En el centro de la plaza hicieron un círculo de cal de diez metros de diámetro en el que solo podían estar los competidores y el jurado conformado por tamboreros como el “Pompi” Tovar de la Boquilla, Luis Salcedo, de Repelón, Gil Vizcaíno, de San Cristóbal, Daniel Cáceres y Pascual Miranda Salgado de Palenque. Estaban frente a frente los contendores. Tiraron una moneda y le tocó primero a Mamerto agarrar el tambor. Lo acarició con sapiencia, se sentó en el centro del redondel, acarició los lados a su tambor, probó su temple y colocándoselo en las piernas inició su toque que empezó con una nota monocorde que fue variando y enriqueciendo en la medida en que el ritmo se hacía mas frenético y armonioso.Fue una interpretación magistral, los jurados pensaron que iba a ser difícil para el tamborero de palenque igualar esa brillante ejecución.
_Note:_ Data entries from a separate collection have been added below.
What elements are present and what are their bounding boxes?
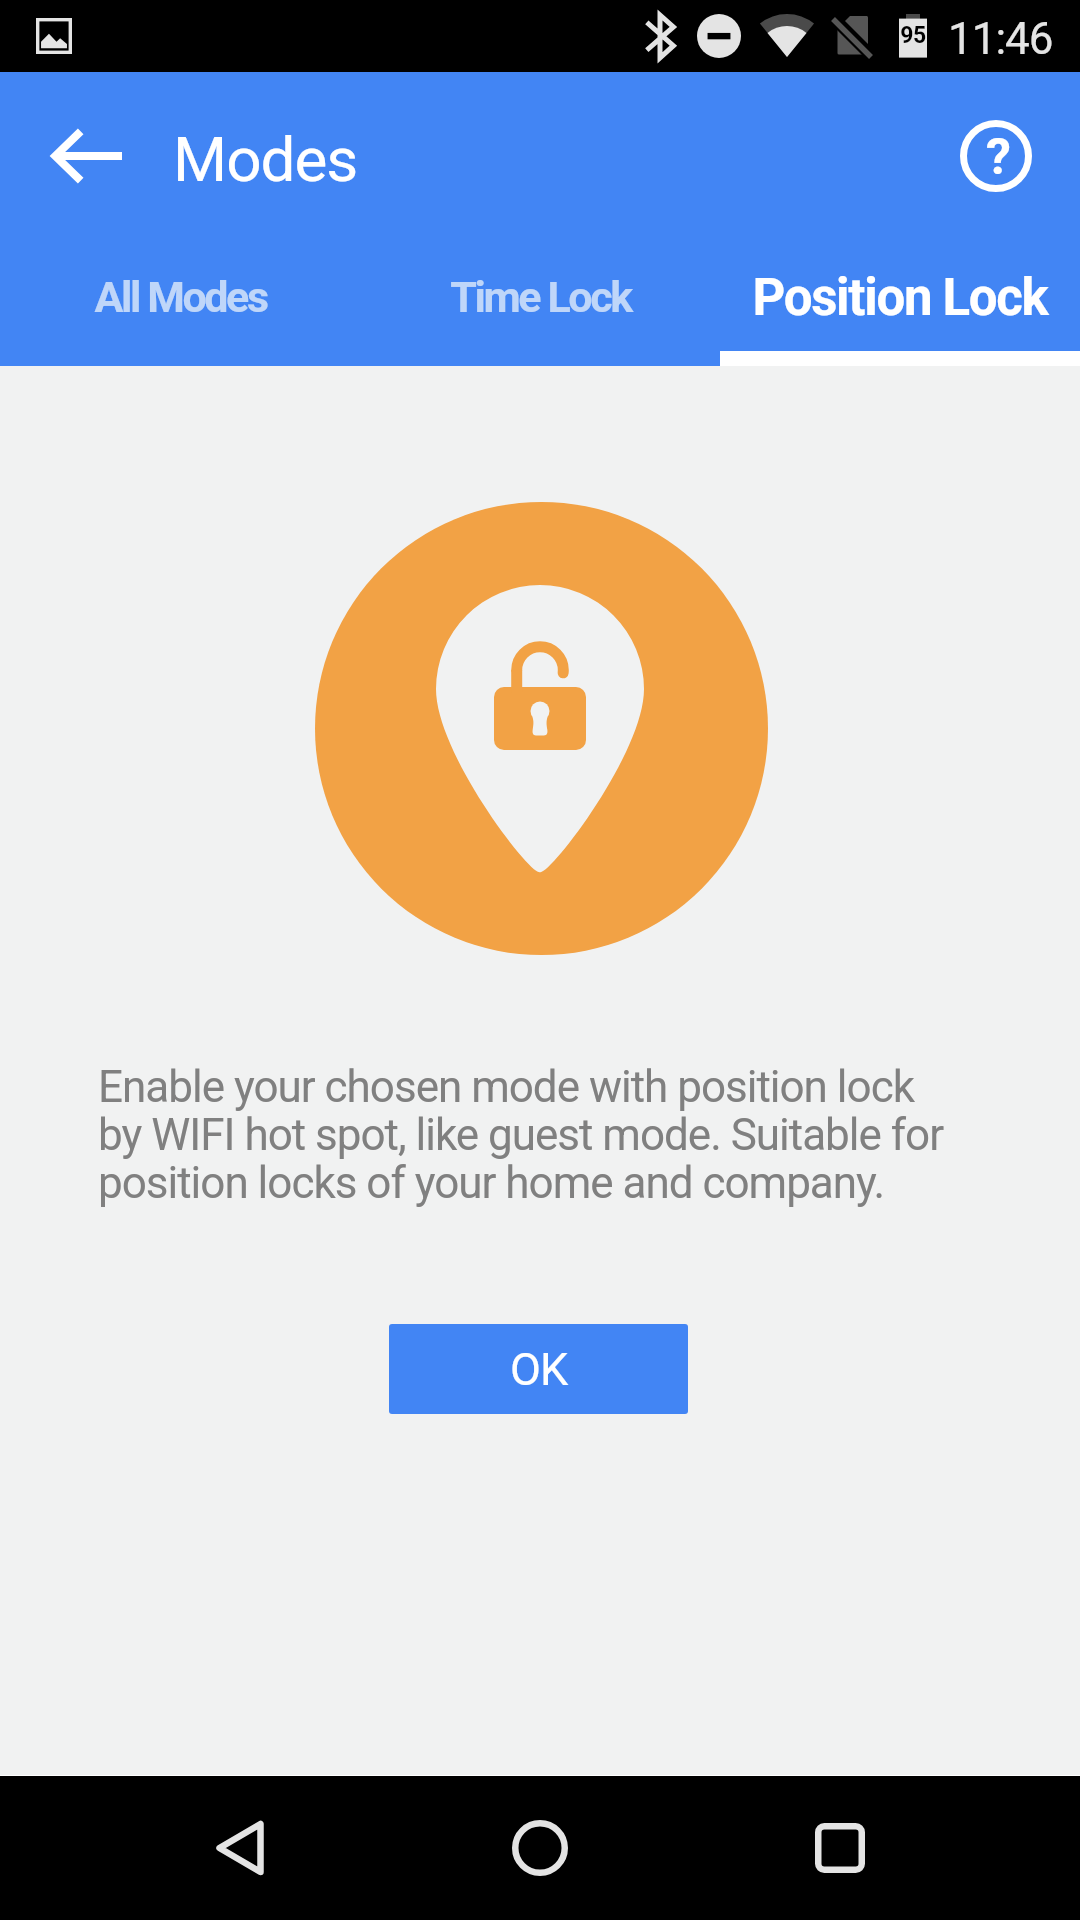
button[interactable]: Position Lock <box>720 228 1080 366</box>
button[interactable]: Home <box>490 1798 590 1898</box>
button[interactable]: OK <box>389 1324 688 1414</box>
button[interactable]: Recent apps <box>790 1798 890 1898</box>
button[interactable]: Time Lock <box>360 228 720 366</box>
staticText: All Modes <box>94 272 267 322</box>
staticText: Modes <box>173 123 358 196</box>
staticText: 11:46 <box>948 13 1053 65</box>
staticText: 95 <box>899 22 927 49</box>
button[interactable]: Help <box>940 100 1052 212</box>
staticText: ? <box>986 128 1011 187</box>
staticText: Time Lock <box>450 272 631 322</box>
button[interactable]: All Modes <box>0 228 360 366</box>
staticText: Enable your chosen mode with position lo… <box>98 1061 962 1209</box>
button[interactable]: Back <box>190 1798 290 1898</box>
button[interactable]: Navigate up <box>31 100 143 212</box>
staticText: Position Lock <box>752 268 1048 328</box>
staticText: OK <box>510 1343 568 1396</box>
El aplauso fue atronador. Después de esa demostración no había dudas sobre el vencedor.
Cuando le tocó el turno a Batata, se sentó en el centro del redondel, colocó el tambor en el suelo y lo hizo girar con fuerza hacia la derecha, cuando dejó su giro vertiginoso se ubicó en el sitio que apuntaba el tambor, lo colocó entre sus piernas con toda la calma, acarició sus costados, le habló en africano, colocó las manos en su pecho, frente y después las puso en el parche de cuero con mucha suavidad y elevando la mirada al infinito, empezó su toque.
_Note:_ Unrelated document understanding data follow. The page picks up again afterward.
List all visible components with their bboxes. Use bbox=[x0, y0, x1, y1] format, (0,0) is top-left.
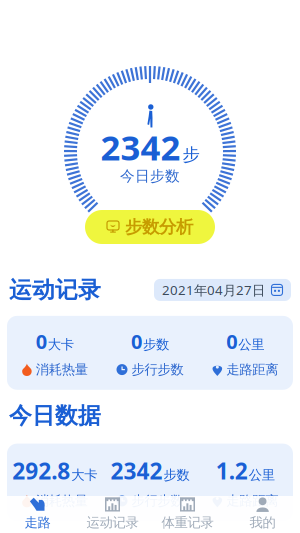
staticText: 0 bbox=[226, 328, 237, 354]
button[interactable]: 走路 bbox=[0, 494, 75, 533]
staticText: 运动记录 bbox=[86, 514, 138, 531]
staticText: 1.2 bbox=[216, 456, 248, 486]
staticText: 2021年04月27日 bbox=[162, 281, 265, 299]
staticText: 步数 bbox=[143, 336, 169, 353]
button[interactable]: 2021年04月27日 bbox=[154, 279, 291, 301]
staticText: 走路 bbox=[24, 514, 50, 531]
button[interactable]: 我的 bbox=[225, 494, 300, 533]
staticText: 292.8 bbox=[12, 456, 70, 486]
staticText: 今日数据 bbox=[9, 402, 101, 430]
staticText: 消耗热量 bbox=[36, 493, 88, 509]
staticText: 步数 bbox=[164, 467, 190, 483]
staticText: 0 bbox=[131, 328, 142, 354]
staticText: 运动记录 bbox=[9, 276, 101, 304]
staticText: 0 bbox=[36, 328, 47, 354]
staticText: 2342 bbox=[100, 124, 180, 170]
button[interactable]: 运动记录 bbox=[75, 494, 150, 533]
staticText: 今日步数 bbox=[120, 167, 180, 185]
staticText: 步行步数 bbox=[132, 493, 184, 509]
staticText: 消耗热量 bbox=[36, 361, 88, 378]
button[interactable]: 体重记录 bbox=[150, 494, 225, 533]
staticText: 我的 bbox=[250, 514, 276, 531]
staticText: 走路距离 bbox=[226, 361, 278, 378]
staticText: 公里 bbox=[238, 336, 264, 353]
staticText: 体重记录 bbox=[162, 514, 214, 531]
staticText: 公里 bbox=[249, 467, 275, 483]
button[interactable]: 步数分析 bbox=[85, 210, 215, 244]
staticText: 大卡 bbox=[48, 336, 74, 353]
staticText: 步行步数 bbox=[132, 361, 184, 378]
staticText: 走路距离 bbox=[226, 493, 278, 509]
staticText: 步数分析 bbox=[125, 216, 193, 238]
staticText: 步 bbox=[182, 144, 200, 165]
staticText: 2342 bbox=[110, 456, 162, 486]
staticText: 大卡 bbox=[71, 467, 97, 483]
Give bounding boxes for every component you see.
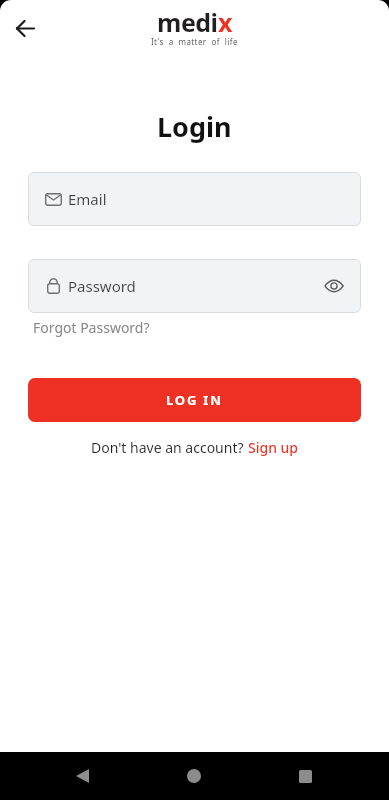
staticText: medi (157, 5, 218, 39)
button[interactable]: Password (28, 259, 361, 313)
button[interactable] (289, 760, 321, 792)
button[interactable] (178, 760, 210, 792)
button[interactable]: LOG IN (28, 378, 361, 422)
staticText: Don't have an account? (91, 438, 248, 457)
button[interactable]: Forgot Password? (33, 318, 150, 337)
staticText: x (218, 5, 233, 39)
staticText: Email (68, 189, 107, 209)
button[interactable]: Email (28, 172, 361, 226)
button[interactable] (9, 12, 41, 44)
button[interactable] (66, 760, 98, 792)
staticText: Sign up (248, 438, 299, 457)
button[interactable]: Sign up (248, 438, 299, 457)
staticText: Password (68, 276, 136, 296)
staticText: LOG IN (166, 391, 223, 409)
staticText: It's a matter of life (151, 36, 238, 47)
staticText: Forgot Password? (33, 318, 150, 337)
staticText: Login (157, 108, 232, 145)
Duró cuarenta minutos su interpretación, en ese lapso, las aves que surcaban el cielo, detuvieron su vuelo y se posaron en los techos de las casas cautivadas por el sonido melodioso y mágico que salía de ese tambor, casi sin proponérselo, la mayoría de los presentes terminó bailando con frenesí y sin poder contenerse al compás del mágico sonido del tambor encantado de Batata.
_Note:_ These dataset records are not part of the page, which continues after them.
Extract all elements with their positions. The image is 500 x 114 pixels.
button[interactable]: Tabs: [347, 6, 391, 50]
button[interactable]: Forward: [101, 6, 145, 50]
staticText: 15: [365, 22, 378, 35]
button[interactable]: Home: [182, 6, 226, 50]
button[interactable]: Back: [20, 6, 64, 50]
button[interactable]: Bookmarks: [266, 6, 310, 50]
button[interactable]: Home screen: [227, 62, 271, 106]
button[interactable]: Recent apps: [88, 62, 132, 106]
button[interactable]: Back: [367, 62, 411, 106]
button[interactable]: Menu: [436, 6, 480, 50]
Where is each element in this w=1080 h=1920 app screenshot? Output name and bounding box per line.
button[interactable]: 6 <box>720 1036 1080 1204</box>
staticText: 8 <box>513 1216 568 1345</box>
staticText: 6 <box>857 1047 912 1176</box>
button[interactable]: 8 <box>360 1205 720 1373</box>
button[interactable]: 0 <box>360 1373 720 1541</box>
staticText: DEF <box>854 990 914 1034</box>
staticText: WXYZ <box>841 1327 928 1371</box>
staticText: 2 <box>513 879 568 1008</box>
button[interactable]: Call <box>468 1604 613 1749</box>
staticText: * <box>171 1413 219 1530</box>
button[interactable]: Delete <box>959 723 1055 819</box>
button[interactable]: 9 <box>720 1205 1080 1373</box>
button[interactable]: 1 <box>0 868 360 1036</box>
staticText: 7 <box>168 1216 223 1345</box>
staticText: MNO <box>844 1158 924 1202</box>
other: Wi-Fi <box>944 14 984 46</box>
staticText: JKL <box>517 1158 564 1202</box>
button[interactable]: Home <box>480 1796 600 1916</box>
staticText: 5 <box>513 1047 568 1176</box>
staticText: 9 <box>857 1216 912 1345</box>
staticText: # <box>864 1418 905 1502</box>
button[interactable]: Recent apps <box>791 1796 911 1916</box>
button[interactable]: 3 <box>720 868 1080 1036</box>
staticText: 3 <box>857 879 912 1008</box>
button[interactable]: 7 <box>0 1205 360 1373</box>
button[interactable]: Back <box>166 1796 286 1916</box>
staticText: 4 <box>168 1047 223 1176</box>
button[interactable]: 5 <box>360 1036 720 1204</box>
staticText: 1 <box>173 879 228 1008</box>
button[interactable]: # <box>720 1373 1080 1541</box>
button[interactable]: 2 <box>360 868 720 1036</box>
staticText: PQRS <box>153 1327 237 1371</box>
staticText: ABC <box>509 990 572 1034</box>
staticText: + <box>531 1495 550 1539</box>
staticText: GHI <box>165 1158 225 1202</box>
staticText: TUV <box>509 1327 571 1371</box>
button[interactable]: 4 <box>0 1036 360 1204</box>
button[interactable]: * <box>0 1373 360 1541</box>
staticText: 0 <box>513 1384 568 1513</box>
Todos los jurados a excepción de Daniel Cáceres y Pascual Miranda conocedores de estas cosas, se sumaron al frenesí vertiginoso ocasionado por la trama mélica de los tambores de Batata.En uno de sus ceremoniales ensimismamientos gritó con fuerza el famoso tamborero:!Llueve!... de inmediato un menudo sereno empapó a los presentes que bailaban sin parar; cuando Batata gritó :!Escampa! Cesó la llovizna. Cambiando la entonación del toque, hizo que los perros del pueblo amontonados en una extraña jauría, empezaran a aullar desde las bocacalles de la plaza, después con otro toque los aplacó e hizo cantar a los gallos en los corrales. Al ejecutar otro tipo de toque callaron los gallos y una fuerte brisa empezó a soplar en el pueblo la cual cesó cuando tocó tres veces una misma nota haciendo resbalar uno de sus dedos por los cueros del tambor. El pueblo estaba maravillado por todo lo que acababan de ver.Era algo irreal, fantástico, mucho más de lo podían esperar de un percusionista. Sin darse cuenta empezaron a aplaudir hasta el frenesí, saludando el triunfo del gran Batata que, había ratificado su condición de tamborero sagrado. Los espontáneos lo cargaron en hombros y lo llevaron al sitio de la celebración, donde empezó a sonar la música y se destaparon botellas de ron y cerveza. La cuenta la iban a pagar los habitantes de ese hermoso y alegre pueblo. Las mujeres presentes en la batahola, entusiasmadas, alborozadas y alegres empezaron a bailar, animando la parranda. Mamerto reconoció a Batata como vencedor y alabó la maestría del tamborero. La monumental e inolvidable fiesta duró hasta el dia siguiente por la tarde, cuando los triunfadores palenqueros iniciaron su regreso a San Basilio de Palenque. La noticia se regó Cartagena y en el archipiélago de islas que la circundan, sabían que batata había derrotado a Mamerto en una competencia de tambor. El percusionista derrotado duró una temporada en Palenque aprendiendo de los tamboreros de esa población. Cuando estos consideraron que le habían enseñado lo que este podía aprender, se devolvió Mamerto a Pasacaballos. En ese lugar y en todos los lugares aledaños, iba a “mandar como percusionista.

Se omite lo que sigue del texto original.